Maintenance
Maintenance
Kopia repositories require periodic maintenance to ensure best possible performance and optimal storage usage.
Starting with v0.6.0 the repository maintenance is automatic and will happen occasionally when kopia
command-line client is used. This document describes maintenance functionality in greater detail.
Maintenance Tasks
Kopia uses the following types of maintenance tasks:
-
Quick Maintenance Tasks are primarily responsible for keeping the number of frequently accessed blobs (
q
andn
) low to ensure good performance.Quick Maintenance will never delete any metadata from the repository without ensuring that another copy of the same metadata exists. Quick Maintenance Tasks are enabled by default and will execute approximately every hour.

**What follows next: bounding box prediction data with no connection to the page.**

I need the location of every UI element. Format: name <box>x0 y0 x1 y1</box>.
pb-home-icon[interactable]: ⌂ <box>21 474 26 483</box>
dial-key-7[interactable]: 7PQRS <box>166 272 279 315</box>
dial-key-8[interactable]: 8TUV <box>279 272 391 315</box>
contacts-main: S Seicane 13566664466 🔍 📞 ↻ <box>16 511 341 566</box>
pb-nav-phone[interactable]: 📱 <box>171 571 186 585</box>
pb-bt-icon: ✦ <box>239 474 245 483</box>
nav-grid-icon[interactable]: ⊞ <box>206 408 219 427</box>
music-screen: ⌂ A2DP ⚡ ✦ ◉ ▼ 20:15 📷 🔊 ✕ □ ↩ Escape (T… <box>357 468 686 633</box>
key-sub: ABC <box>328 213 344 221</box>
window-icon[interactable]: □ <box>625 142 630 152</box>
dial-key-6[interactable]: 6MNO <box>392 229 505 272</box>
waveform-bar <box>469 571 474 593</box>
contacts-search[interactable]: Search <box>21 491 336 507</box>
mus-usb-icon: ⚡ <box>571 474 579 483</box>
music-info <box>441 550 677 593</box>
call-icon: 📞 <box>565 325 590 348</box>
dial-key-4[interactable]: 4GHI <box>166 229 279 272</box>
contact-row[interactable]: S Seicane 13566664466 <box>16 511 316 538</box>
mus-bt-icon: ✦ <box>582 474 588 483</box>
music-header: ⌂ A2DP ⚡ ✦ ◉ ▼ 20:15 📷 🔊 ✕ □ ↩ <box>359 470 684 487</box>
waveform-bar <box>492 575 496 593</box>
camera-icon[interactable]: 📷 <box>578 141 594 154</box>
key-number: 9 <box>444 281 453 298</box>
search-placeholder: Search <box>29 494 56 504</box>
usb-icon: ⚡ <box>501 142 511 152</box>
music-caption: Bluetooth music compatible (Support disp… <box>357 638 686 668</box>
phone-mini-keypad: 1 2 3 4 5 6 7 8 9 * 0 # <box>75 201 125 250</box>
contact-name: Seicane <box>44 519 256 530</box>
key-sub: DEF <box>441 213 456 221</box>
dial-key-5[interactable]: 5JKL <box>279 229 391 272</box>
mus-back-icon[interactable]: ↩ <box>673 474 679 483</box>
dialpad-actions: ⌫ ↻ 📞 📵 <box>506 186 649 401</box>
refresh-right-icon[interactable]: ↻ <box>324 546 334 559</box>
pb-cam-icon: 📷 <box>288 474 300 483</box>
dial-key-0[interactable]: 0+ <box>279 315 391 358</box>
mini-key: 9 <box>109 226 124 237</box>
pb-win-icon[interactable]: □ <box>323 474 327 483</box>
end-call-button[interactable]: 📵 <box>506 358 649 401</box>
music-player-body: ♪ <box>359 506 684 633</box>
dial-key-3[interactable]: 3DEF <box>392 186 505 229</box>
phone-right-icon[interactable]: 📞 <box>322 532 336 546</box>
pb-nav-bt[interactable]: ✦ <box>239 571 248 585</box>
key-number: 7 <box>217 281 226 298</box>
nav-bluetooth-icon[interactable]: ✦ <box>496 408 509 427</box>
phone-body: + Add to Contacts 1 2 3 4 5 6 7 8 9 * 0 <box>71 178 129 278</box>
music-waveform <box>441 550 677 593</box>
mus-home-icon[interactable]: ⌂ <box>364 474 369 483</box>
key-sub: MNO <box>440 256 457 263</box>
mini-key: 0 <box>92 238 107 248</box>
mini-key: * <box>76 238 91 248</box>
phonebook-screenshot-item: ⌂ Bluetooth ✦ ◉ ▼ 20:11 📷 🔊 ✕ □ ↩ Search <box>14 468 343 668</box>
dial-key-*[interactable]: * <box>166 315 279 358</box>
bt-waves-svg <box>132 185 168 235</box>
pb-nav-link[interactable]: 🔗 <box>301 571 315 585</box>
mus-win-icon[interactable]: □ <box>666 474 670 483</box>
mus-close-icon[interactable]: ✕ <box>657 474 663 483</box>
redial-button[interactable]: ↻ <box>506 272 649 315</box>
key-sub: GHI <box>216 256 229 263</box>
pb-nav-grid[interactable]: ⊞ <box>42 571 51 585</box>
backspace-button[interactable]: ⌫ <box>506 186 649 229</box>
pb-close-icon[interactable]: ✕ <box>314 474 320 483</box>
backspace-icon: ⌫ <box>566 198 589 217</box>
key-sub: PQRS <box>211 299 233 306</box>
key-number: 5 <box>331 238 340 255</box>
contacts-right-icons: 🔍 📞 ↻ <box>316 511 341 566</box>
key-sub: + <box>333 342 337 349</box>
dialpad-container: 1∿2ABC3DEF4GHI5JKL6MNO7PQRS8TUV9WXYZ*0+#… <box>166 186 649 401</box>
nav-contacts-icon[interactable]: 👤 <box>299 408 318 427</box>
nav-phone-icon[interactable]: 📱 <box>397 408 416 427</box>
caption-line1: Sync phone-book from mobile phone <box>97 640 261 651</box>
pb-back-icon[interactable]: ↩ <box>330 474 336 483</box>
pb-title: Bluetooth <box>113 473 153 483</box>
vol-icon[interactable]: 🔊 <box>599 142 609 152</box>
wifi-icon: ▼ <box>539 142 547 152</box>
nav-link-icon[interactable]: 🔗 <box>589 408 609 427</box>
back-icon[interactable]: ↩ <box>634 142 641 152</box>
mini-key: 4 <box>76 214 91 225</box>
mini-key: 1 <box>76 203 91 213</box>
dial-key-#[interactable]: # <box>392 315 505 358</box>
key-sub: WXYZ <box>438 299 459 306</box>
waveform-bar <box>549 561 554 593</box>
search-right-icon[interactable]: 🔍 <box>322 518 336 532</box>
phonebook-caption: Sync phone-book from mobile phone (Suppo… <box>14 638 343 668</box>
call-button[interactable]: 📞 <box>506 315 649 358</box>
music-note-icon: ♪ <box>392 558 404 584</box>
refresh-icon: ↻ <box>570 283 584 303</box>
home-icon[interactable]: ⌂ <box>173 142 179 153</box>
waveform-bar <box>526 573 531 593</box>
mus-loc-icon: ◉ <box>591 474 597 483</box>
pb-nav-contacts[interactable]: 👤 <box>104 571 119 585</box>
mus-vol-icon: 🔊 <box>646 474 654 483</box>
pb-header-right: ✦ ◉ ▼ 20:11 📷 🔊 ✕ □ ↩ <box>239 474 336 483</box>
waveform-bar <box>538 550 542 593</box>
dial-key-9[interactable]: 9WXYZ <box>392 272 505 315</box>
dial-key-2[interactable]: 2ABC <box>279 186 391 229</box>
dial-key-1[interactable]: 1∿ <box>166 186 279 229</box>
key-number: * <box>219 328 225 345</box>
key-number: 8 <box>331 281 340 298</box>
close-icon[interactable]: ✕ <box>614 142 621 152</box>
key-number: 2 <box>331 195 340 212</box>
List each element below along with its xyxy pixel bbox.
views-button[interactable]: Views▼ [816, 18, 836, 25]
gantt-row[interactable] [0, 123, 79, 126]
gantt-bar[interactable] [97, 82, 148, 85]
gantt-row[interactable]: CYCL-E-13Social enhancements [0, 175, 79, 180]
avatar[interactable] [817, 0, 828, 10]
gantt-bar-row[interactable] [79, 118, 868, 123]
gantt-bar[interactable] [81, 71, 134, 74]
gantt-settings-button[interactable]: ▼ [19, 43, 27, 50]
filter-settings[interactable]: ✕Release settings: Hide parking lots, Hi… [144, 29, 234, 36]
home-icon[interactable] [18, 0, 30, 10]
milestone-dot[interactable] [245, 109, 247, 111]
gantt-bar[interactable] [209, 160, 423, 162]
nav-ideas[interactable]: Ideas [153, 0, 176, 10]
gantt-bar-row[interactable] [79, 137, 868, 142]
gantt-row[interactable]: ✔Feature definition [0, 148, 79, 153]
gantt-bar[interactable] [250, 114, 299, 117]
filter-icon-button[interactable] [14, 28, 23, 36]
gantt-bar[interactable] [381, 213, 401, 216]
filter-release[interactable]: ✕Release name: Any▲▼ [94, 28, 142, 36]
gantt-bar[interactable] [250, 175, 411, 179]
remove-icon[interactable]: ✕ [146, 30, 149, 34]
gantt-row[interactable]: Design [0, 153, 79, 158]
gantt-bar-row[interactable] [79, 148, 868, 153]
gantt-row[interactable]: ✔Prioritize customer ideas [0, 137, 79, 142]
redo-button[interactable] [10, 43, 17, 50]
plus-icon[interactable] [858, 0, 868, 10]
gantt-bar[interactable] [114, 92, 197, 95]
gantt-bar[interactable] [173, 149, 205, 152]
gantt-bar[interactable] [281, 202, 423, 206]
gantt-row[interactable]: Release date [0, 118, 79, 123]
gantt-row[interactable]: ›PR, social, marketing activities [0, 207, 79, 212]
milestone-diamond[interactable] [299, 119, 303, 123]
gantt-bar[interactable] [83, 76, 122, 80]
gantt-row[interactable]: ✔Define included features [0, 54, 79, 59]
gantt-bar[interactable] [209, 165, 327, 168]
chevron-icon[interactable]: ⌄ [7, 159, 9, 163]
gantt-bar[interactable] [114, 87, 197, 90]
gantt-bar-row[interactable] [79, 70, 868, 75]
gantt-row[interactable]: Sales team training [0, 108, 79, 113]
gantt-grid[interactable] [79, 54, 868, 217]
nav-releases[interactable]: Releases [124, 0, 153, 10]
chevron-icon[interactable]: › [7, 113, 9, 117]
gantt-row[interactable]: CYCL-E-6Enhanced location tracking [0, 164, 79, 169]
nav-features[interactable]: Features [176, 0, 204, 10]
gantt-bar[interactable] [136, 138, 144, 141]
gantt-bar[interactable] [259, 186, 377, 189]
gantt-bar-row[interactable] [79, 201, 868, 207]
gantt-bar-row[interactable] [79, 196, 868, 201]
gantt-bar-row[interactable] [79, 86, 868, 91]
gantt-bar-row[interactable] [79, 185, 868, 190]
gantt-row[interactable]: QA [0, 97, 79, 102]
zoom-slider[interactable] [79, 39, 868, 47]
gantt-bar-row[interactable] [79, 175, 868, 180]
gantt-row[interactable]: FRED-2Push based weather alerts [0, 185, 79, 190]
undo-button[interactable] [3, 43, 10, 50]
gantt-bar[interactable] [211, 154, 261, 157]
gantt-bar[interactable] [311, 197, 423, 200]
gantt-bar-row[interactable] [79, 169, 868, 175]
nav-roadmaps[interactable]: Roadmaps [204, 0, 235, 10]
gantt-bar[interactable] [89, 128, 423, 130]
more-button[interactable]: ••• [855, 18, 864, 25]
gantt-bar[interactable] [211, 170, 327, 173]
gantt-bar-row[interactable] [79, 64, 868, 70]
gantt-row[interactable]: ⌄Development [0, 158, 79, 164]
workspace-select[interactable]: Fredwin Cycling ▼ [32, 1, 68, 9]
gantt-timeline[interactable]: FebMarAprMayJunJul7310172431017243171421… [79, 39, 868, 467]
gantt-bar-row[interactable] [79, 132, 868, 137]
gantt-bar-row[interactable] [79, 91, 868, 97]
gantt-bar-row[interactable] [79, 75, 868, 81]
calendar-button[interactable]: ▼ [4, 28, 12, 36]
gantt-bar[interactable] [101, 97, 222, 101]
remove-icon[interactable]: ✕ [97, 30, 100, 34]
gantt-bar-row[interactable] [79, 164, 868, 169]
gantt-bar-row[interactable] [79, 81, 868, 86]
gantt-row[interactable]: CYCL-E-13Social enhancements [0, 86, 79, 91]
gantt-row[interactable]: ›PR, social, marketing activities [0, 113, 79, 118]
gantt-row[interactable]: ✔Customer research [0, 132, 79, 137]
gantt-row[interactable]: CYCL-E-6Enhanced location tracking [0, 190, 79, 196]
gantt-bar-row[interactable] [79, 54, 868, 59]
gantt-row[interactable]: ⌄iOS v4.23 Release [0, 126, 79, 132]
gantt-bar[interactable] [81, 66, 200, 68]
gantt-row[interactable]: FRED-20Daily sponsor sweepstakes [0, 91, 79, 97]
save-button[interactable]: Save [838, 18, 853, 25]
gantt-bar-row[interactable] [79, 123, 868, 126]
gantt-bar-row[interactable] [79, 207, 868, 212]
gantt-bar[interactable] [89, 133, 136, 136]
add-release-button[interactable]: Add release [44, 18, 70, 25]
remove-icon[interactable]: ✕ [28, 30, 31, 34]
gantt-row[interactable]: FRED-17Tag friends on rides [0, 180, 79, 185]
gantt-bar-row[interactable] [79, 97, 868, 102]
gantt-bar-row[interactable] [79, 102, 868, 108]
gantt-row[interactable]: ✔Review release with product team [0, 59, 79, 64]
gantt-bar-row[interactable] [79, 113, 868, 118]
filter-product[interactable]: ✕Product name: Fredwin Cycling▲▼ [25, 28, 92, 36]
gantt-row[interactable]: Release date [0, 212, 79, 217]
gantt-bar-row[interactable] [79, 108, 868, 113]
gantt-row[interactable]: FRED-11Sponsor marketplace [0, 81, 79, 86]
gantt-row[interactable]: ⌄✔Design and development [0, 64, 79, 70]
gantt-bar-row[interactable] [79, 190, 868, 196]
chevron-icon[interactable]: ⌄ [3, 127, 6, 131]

While the user can disable quick maintenance, it’s not recommended as it will lead to reduced performance.
-
Full Maintenance Tasks are responsible for keeping the repository compact and eliminate deleted files that the user no longer wishes to store.
The most important task is Snapshot GC which marks for deletion all contents that are no longer reachable from any of the active snapshots. Full Maintenance is also responsible for compaction of data pack blobs (
p
) after contents stored in them have been deleted. Full Maintenance Tasks are enabled by default and will execute every 24 hours.
Maintenance Task Ownership
For correctness reasons, Kopia requires that no more than one instance of certain maintenance operations runs at any given time. To achieve that, one repository user@hostname
is designated as the Maintenance Owner. Other repository users will not attempt to run maintenance automatically and the designated user will attempt to do so after holding an exclusive lock.
To see the current maintenance owner use kopia maintenance info
command:
$ kopia maintenance info
Owner: root@myhost
To change the maintenance owner to either current user or another user use kopia maintenance set
command:
$ kopia maintenance set --owner=me
$ kopia maintenance set --owner=another@somehost
Maintenance Task Scheduling
To enable or disable quick or full maintenance:
$ kopia maintenance set --enable-quick true
$ kopia maintenance set --enable-full true
To change the quick or full maintenance interval:
$ kopia maintenance set --quick-interval=2h
$ kopia maintenance set --full-interval=8h
It is also possible to pause quick or full maintenance for some time so that it automatically resumes after specified time elapses. To change the quick or full maintenance for some time use:
$ kopia maintenance set --pause-quick=48h
$ kopia maintenance set --pause-full=268h
Manually Running Maintenance
To run maintenance manually use kopia maintenance run
:
# quick maintenance
$ kopia maintenance run
# full maintenance
$ kopia maintenance run --full
The current user must be the maintenance owner.
Maintenance Safety
Kopia’s maintenance routine follows certain safety rules which rely on passage of time to ensure correctness. This is needed in case other Kopia clients are currently operating on the repository. To guarantee correctness, certain length of time must pass to ensure all caches and transient state are properly synchronized with the repository. Kopia must also account for eventual consistency delays introduced by the blob storage provider.
This means that effects of full maintenance are not immediate - it may take several hours and/or multiple maintenance cycles to remove blobs that are not in use.
Kopia 0.8 adds new flag that can be used to speed up full maintenance if the user can guarantee no kopia snapshots are being created.
WARNING: As the name implies, the
--safety=none
flag disables all safety features, so the user must ensure that no concurrent operations are happening and repository storage is properly in sync before attempting it. Failure to do so can introduce repository corruption.
Example of running full maintenance with safety disabled:
$ kopia maintenance run --full --safety=none
Viewing Maintenance History
To view the history of maintenance operations use kopia maintenance info
, which will display the history of last 5 maintenance runs.